### DATA TO PROCESS

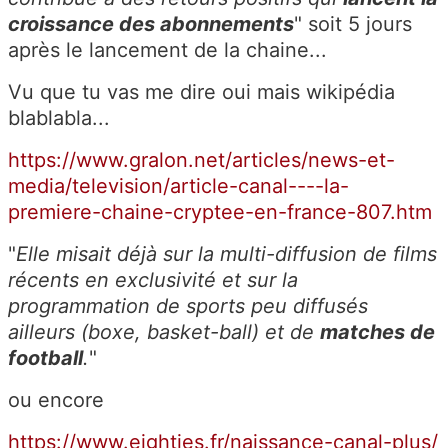
croissance des abonnements
" soit 5 jours
après le lancement de la chaine...
Vu que tu vas me dire oui mais wikipédia
blablabla...
https://www.gralon.net/articles/news-et-
media/television/article-canal----la-
premiere-chaine-cryptee-en-france-807.htm
"
Elle misait déjà sur la multi-diffusion de films
récents en exclusivité et sur la
programmation de sports peu diffusés
ailleurs (boxe, basket-ball) et de
matches de
football
.
"
ou encore
https://www.eighties.fr/naissance-canal-plus/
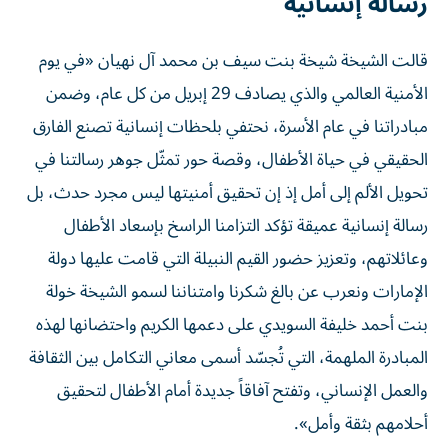
رسالة إنسانية
قالت الشيخة شيخة بنت سيف بن محمد آل نهيان «في يوم
الأمنية العالمي والذي يصادف 29 إبريل من كل عام، وضمن
مبادراتنا في عام الأسرة، نحتفي بلحظات إنسانية تصنع الفارق
الحقيقي في حياة الأطفال، وقصة حور تمثّل جوهر رسالتنا في
تحويل الألم إلى أمل إذ إن تحقيق أمنيتها ليس مجرد حدث، بل
رسالة إنسانية عميقة تؤكد التزامنا الراسخ بإسعاد الأطفال
وعائلاتهم، وتعزيز حضور القيم النبيلة التي قامت عليها دولة
الإمارات ونعرب عن بالغ شكرنا وامتناننا لسمو الشيخة خولة
بنت أحمد خليفة السويدي على دعمها الكريم واحتضانها لهذه
المبادرة الملهمة، التي تُجسّد أسمى معاني التكامل بين الثقافة
والعمل الإنساني، وتفتح آفاقاً جديدة أمام الأطفال لتحقيق
أحلامهم بثقة وأمل».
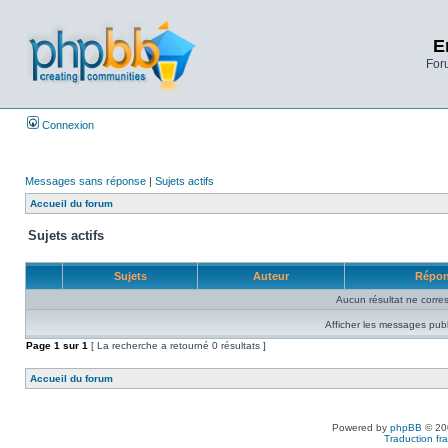
E
Foru
Connexion
Messages sans réponse
|
Sujets actifs
Accueil du forum
Sujets actifs
Sujets
Auteur
Répo
Aucun résultat ne corre
Afficher les messages publ
Page
1
sur
1
[ La recherche a retourné 0 résultats ]
Accueil du forum
Powered by
phpBB
© 200
Traduction fra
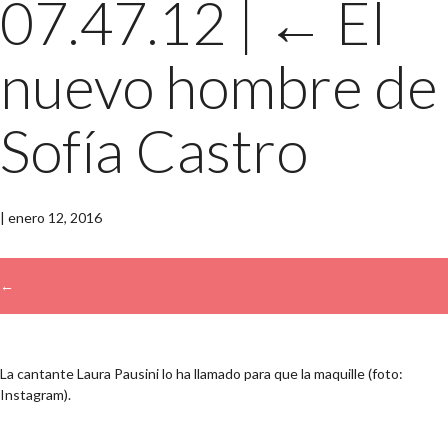
07.47.12
|
←
El
nuevo hombre de
Sofía Castro
|
enero 12, 2016
←
→
La cantante Laura Pausini lo ha llamado para que la maquille (foto:
Instagram).
Buscar:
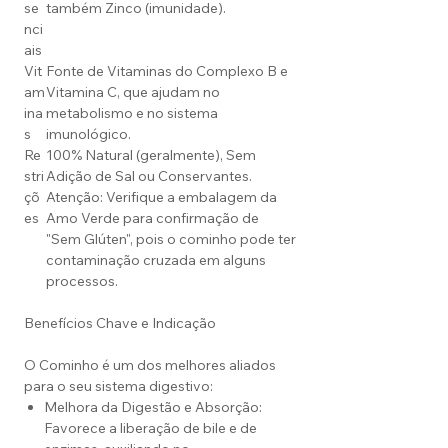
se
também Zinco (imunidade).
nci
ais
Vit
Fonte de Vitaminas do Complexo B e
am
Vitamina C, que ajudam no
ina
metabolismo e no sistema
s
imunológico.
Re
100% Natural (geralmente), Sem
stri
Adição de Sal ou Conservantes.
çõ
Atenção: Verifique a embalagem da
es
Amo Verde para confirmação de
"Sem Glúten", pois o cominho pode ter
contaminação cruzada em alguns
processos.
Benefícios Chave e Indicação
O Cominho é um dos melhores aliados
para o seu sistema digestivo:
Melhora da Digestão e Absorção:
Favorece a liberação de bile e de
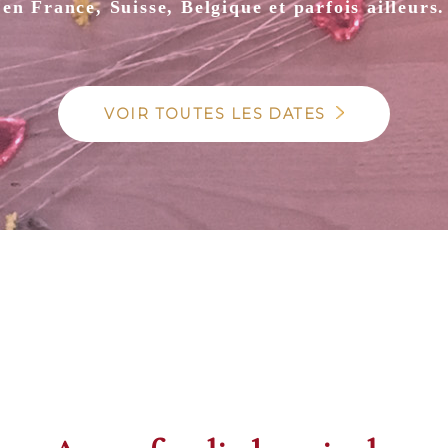
en France, Suisse, Belgique et parfois ailleurs.
VOIR TOUTES LES DATES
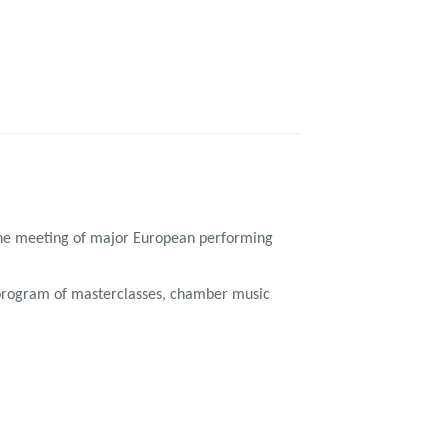
d the meeting of major European performing
ve program of masterclasses, chamber music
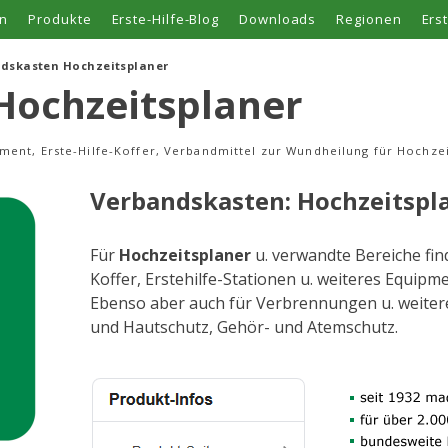
n
Produkte
Erste-Hilfe-Blog
Downloads
Regionen
Ers
dskasten Hochzeitsplaner
Hochzeitsplaner
pment, Erste-Hilfe-Koffer, Verbandmittel zur Wundheilung für Hochze
Verbandskasten: Hochzeitspl
Für
Hochzeitsplaner
u. verwandte Bereiche fin
Koffer, Erstehilfe-Stationen u. weiteres Equip
Ebenso aber auch für Verbrennungen u. weite
und Hautschutz, Gehör- und Atemschutz.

### WHAT TO PRODUCE
Starting at the line with "قالت الشيخة شيخة" and finishing at the line with "Favorece a liberação de bile e de", copy the material above exactly, both lines included. Nothing else goes in, and no pictures.

### TASK SOLUTION
قالت الشيخة شيخة بنت سيف بن محمد آل نهيان «في يوم
الأمنية العالمي والذي يصادف 29 إبريل من كل عام، وضمن
مبادراتنا في عام الأسرة، نحتفي بلحظات إنسانية تصنع الفارق
الحقيقي في حياة الأطفال، وقصة حور تمثّل جوهر رسالتنا في
تحويل الألم إلى أمل إذ إن تحقيق أمنيتها ليس مجرد حدث، بل
رسالة إنسانية عميقة تؤكد التزامنا الراسخ بإسعاد الأطفال
وعائلاتهم، وتعزيز حضور القيم النبيلة التي قامت عليها دولة
الإمارات ونعرب عن بالغ شكرنا وامتناننا لسمو الشيخة خولة
بنت أحمد خليفة السويدي على دعمها الكريم واحتضانها لهذه
المبادرة الملهمة، التي تُجسّد أسمى معاني التكامل بين الثقافة
والعمل الإنساني، وتفتح آفاقاً جديدة أمام الأطفال لتحقيق
أحلامهم بثقة وأمل».
E
Foru
Connexion
Messages sans réponse
|
Sujets actifs
Accueil du forum
Sujets actifs
Sujets
Auteur
Répo
Aucun résultat ne corre
Afficher les messages publ
Page
1
sur
1
[ La recherche a retourné 0 résultats ]
Accueil du forum
Powered by
phpBB
© 200
Traduction fra
07.47.12
|
←
El
nuevo hombre de
Sofía Castro
|
enero 12, 2016
←
→
La cantante Laura Pausini lo ha llamado para que la maquille (foto:
Instagram).
Buscar:
se
também Zinco (imunidade).
nci
ais
Vit
Fonte de Vitaminas do Complexo B e
am
Vitamina C, que ajudam no
ina
metabolismo e no sistema
s
imunológico.
Re
100% Natural (geralmente), Sem
stri
Adição de Sal ou Conservantes.
çõ
Atenção: Verifique a embalagem da
es
Amo Verde para confirmação de
"Sem Glúten", pois o cominho pode ter
contaminação cruzada em alguns
processos.
Benefícios Chave e Indicação
O Cominho é um dos melhores aliados
para o seu sistema digestivo:
Melhora da Digestão e Absorção:
Favorece a liberação de bile e de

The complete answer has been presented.